## The task
Every line of the records below from the line with "Nach Österreich: €17,00" up to and including the line with "Занесло в Берлін і мене." must be reproduced exactly, and no line outside that range.

(Stored records)
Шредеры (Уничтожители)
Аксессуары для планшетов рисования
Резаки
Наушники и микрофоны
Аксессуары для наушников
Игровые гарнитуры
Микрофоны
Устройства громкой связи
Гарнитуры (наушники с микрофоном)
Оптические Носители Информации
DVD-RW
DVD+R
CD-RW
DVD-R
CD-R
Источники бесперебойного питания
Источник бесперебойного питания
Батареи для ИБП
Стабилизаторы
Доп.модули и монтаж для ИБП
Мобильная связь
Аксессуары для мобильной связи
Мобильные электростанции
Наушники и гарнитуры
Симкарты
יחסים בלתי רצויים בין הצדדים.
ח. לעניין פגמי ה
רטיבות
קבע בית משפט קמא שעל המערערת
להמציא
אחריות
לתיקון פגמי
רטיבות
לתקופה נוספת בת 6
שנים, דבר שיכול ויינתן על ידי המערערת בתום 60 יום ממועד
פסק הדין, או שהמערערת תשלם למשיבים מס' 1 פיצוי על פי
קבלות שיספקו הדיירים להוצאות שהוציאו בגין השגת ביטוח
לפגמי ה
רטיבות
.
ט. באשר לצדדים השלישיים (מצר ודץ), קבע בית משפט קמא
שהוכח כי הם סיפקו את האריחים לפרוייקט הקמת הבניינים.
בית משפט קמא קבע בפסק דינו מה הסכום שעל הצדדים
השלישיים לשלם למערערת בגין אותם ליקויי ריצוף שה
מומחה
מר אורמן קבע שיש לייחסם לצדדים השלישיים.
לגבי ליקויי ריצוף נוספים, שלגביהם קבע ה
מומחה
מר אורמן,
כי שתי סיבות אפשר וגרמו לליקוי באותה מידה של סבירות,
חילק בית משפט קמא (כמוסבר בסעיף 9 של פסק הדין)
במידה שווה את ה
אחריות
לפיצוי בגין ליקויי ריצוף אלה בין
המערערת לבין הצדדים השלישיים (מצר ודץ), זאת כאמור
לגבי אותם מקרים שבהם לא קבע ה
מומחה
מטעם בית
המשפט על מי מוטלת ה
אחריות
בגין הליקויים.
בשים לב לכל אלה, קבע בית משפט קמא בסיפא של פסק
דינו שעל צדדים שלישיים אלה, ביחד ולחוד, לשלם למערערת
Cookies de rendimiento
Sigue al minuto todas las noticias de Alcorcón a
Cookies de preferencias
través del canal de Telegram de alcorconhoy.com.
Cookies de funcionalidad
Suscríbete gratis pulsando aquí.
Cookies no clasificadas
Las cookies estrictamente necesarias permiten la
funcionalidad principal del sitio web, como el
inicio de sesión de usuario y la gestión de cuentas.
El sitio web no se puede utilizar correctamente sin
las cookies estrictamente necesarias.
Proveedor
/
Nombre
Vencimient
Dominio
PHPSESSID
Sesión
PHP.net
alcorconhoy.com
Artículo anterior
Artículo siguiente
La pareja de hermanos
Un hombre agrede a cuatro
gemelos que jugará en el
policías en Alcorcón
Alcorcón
---
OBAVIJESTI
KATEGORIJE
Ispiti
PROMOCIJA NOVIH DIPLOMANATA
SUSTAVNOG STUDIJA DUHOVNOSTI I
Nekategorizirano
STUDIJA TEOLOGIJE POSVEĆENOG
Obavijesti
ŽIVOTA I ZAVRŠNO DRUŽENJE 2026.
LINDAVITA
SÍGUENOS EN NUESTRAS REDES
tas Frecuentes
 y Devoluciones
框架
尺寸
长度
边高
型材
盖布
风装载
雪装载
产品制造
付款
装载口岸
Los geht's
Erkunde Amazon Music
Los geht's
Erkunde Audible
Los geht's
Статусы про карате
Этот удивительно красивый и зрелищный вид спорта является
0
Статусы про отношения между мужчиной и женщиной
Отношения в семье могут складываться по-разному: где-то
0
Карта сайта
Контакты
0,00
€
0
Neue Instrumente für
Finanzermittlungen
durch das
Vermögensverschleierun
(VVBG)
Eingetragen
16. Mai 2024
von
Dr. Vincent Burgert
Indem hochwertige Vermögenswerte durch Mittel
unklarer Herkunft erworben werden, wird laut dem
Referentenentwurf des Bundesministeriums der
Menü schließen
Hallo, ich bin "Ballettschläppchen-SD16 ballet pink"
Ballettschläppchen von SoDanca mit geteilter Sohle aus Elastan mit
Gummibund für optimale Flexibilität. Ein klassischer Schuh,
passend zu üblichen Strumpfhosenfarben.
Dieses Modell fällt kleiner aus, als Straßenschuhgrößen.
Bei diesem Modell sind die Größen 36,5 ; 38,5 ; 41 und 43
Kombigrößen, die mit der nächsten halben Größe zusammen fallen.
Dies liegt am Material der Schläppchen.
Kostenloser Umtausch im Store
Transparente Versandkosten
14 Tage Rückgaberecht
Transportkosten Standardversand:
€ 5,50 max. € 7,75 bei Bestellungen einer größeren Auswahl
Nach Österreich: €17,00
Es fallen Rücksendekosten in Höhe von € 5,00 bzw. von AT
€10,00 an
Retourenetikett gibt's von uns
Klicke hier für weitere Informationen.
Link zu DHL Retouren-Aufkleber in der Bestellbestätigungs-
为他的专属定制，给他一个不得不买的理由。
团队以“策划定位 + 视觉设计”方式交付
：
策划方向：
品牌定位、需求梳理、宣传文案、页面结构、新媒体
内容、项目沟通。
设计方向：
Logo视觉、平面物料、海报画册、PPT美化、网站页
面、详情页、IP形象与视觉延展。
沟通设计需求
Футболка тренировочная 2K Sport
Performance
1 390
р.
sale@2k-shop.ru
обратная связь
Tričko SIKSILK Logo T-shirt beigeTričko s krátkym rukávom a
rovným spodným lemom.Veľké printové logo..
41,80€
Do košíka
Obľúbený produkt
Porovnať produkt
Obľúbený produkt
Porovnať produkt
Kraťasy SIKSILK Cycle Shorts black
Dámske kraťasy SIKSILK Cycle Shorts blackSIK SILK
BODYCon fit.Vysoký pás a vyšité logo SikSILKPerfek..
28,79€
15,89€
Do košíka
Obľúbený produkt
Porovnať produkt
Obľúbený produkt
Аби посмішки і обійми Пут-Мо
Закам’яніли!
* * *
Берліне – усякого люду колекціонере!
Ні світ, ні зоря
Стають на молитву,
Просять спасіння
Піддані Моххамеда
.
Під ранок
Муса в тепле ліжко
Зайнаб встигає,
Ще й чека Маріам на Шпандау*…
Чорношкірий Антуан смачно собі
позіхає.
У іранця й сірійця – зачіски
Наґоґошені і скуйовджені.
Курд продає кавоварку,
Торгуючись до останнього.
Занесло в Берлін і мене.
--
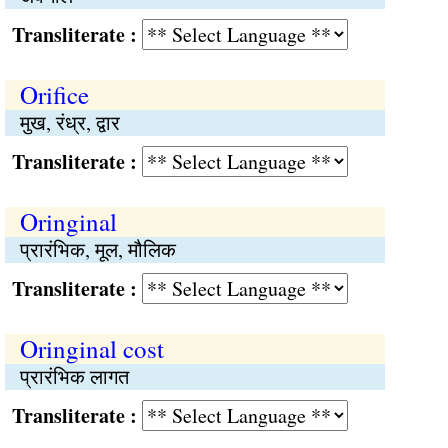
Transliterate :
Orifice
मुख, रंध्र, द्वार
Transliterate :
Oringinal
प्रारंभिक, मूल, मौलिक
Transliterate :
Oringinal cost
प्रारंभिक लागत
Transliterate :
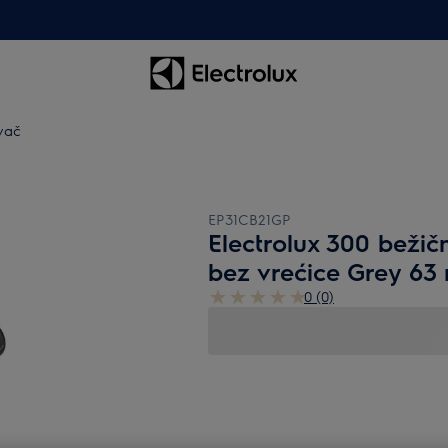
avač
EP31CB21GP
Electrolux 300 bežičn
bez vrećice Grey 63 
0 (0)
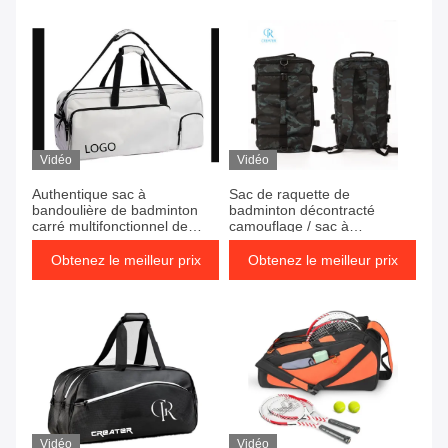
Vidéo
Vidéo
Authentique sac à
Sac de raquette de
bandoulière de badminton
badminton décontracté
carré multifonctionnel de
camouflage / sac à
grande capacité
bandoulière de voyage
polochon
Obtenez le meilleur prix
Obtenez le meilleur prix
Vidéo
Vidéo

## Response box
Nach Österreich: €17,00
Es fallen Rücksendekosten in Höhe von € 5,00 bzw. von AT
€10,00 an
Retourenetikett gibt's von uns
Klicke hier für weitere Informationen.
Link zu DHL Retouren-Aufkleber in der Bestellbestätigungs-
为他的专属定制，给他一个不得不买的理由。
团队以“策划定位 + 视觉设计”方式交付
：
策划方向：
品牌定位、需求梳理、宣传文案、页面结构、新媒体
内容、项目沟通。
设计方向：
Logo视觉、平面物料、海报画册、PPT美化、网站页
面、详情页、IP形象与视觉延展。
沟通设计需求
Футболка тренировочная 2K Sport
Performance
1 390
р.
sale@2k-shop.ru
обратная связь
Tričko SIKSILK Logo T-shirt beigeTričko s krátkym rukávom a
rovným spodným lemom.Veľké printové logo..
41,80€
Do košíka
Obľúbený produkt
Porovnať produkt
Obľúbený produkt
Porovnať produkt
Kraťasy SIKSILK Cycle Shorts black
Dámske kraťasy SIKSILK Cycle Shorts blackSIK SILK
BODYCon fit.Vysoký pás a vyšité logo SikSILKPerfek..
28,79€
15,89€
Do košíka
Obľúbený produkt
Porovnať produkt
Obľúbený produkt
Аби посмішки і обійми Пут-Мо
Закам’яніли!
* * *
Берліне – усякого люду колекціонере!
Ні світ, ні зоря
Стають на молитву,
Просять спасіння
Піддані Моххамеда
.
Під ранок
Муса в тепле ліжко
Зайнаб встигає,
Ще й чека Маріам на Шпандау*…
Чорношкірий Антуан смачно собі
позіхає.
У іранця й сірійця – зачіски
Наґоґошені і скуйовджені.
Курд продає кавоварку,
Торгуючись до останнього.
Занесло в Берлін і мене.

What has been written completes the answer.